Jerry Richards, probably, excited about getting a chance to be official. What did he have, binoculars?
Well, she’d figured it could happen. Whoever it was, they weren’t going anywhere, and the water was cold, so she swam back in and hauled herself back up the smaller rocks onto the shore. Not too close to him—it was a guy, she thought—but he headed right on over, unfortunately.
She wasn’t sure she could pull off “cute,” now that she was faced with it. She’d never been blonde, she’d never been anything close to perky, and she’d never been good at flirting. This had probably been dumb. Good thing they were almost done with the job.
Except that there was Evan. Oh, shoot. Evan. Who needed every day of the job. Heck, she needed every day of the job. Irresponsible, that’s what this idea had been. However irresistible it had seemed and however rebellious she’d felt.
It wasn’t Jerry. That much, she could tell as he got closer. It was somebody a whole lot slimmer. Tall, check. Short dark hair, check. Black shirt, check. But no gut, and she thought there was some darkness around the jaw that wasn’t quite a beard.
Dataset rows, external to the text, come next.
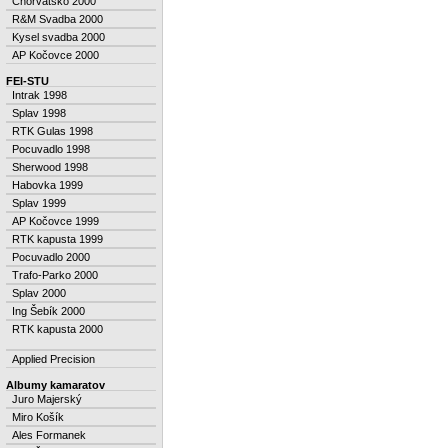
Chorvatsko 2000
R&M Svadba 2000
Kysel svadba 2000
AP Kočovce 2000
FEI-STU
Intrak 1998
Splav 1998
RTK Gulas 1998
Pocuvadlo 1998
Sherwood 1998
Habovka 1999
Splav 1999
AP Kočovce 1999
RTK kapusta 1999
Pocuvadlo 2000
Trafo-Parko 2000
Splav 2000
Ing Šebík 2000
RTK kapusta 2000
Applied Precision
Albumy kamaratov
Juro Majerský
Miro Košík
Ales Formanek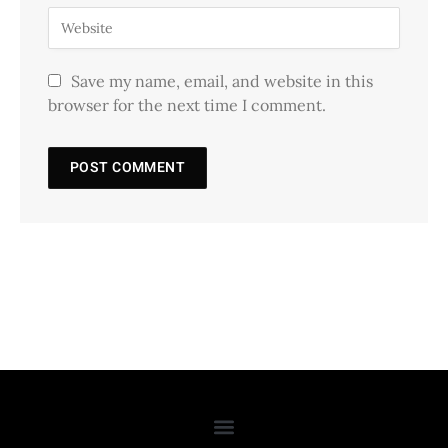
Save my name, email, and website in this
browser for the next time I comment.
Another security guy. She could be cute enough for him. Maybe. What would he care, really, what she did?
“Hi,” she said as he approached. “Next time maybe don’t yell right when I’m jumping.” Taking the initiative. Projecting confidence. She was better at that than “cute.”
“Hell of a graceful landing,” he agreed, and glasses or no, she could see the flash of white teeth through the dark stubble just fine. Also that he had a pair of shoulders to die for, and some
very nice arms in that T-shirt. Not to mention long legs in dusty jeans and work boots, and about six foot three of lean muscle. Nobody she knew, because she’d have noticed him. She might not be able to see him, exactly, but she could see enough.
“If you’re security,” she said, “I was just going.”
“I’m not security. And I hope that’s a lie that you were just going, because that looked real fun.”
He had a Southern drawl she’d surely never heard in Wild Horse. Slow as molasses, and just that thick and sweet. Ah hope thass a lah that you were juss goin’. “Let me guess,” she said, feeling a sneaky little surge of excitement. “You’re out here to do wrong. Sign says ‘No Trespassing,’ and you’ve been given the big lecture, but you’re not worried, because you’re a badass like that.”
Some more grin. “Could be. Is that water deep enough to be safe? We’re both too pretty to get ourselves paralyzed.”
“Oh, yeah,” she assured him. “Best spot on the lake for it. No place else has rocks like this or a pool this deep. Which means, of course, that the Man comes and fences it off and tells you that you can’t use it anymore, even if you’re working out here. Gotta love capitalism, and this is about the worst.”
He gazed into the distance and scratched thoughtfully at his cheek. “Bad place to work, you think? Huh.”